Single by Connie Smith

from the album I Never Once Stopped Loving You
- B-side: "Alone with You"
- Released: August 1970
- Genre: Country
- Label: RCA Records
- Songwriter(s): Doug Kershaw
- Producer(s): Bob Ferguson

Connie Smith singles chronology
| "I Never Once Stopped Loving You" (1970) | "Louisiana Man" (1970) | "Where Is My Castle" (1970) |

= Louisiana Man =

"Louisiana Man" is a song originally written and recorded by American country artist Doug Kershaw in 1961. It peaked at number 10 that year on the Billboard Hot Country Singles chart when Kershaw and his brother released it as Rusty and Doug.

In 1970, American country music artist Connie Smith reached number 14 with a cover version. The single spawned the release of her 1970 studio album I Never Once Stopped Loving You, on which the song was included.
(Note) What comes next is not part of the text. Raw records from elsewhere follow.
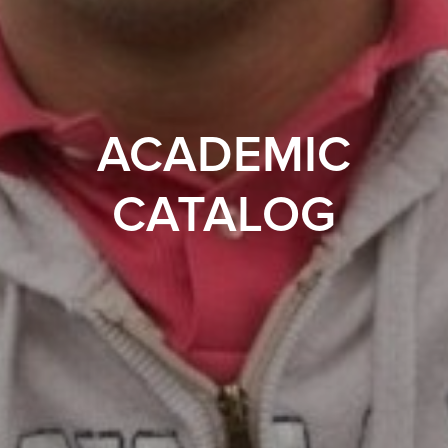
ACADEMIC
CATALOG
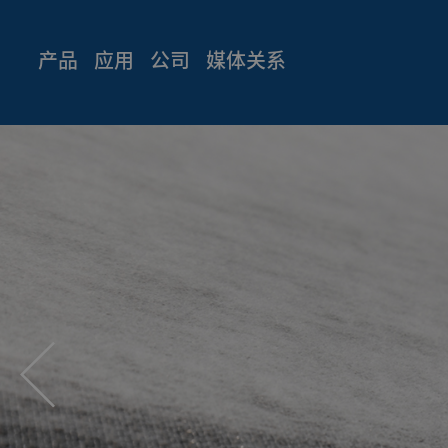
产品
应用
公司
媒体关系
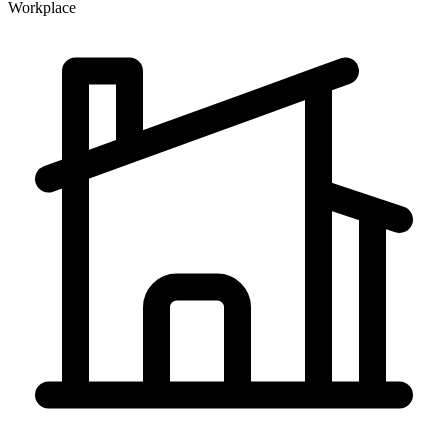
Workplace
The song was recorded as a single by Jan & Dean in 1966 and was planned to be released on their album Carnival of Sound in 1968, but it was not released until 2010. Other versions were recorded as an album track that year by the Seekers, Rick Nelson, and Gene Pitney. Bobbie Gentry covered the song on a 1968 single. Harpers Bizarre recorded it on their 1967 album Anything Goes. It was also recorded by The Hollies.

The song is repeatedly mentioned in the chorus of the Alabama song "If You're Gonna Play in Texas (You Gotta Have a Fiddle in the Band)".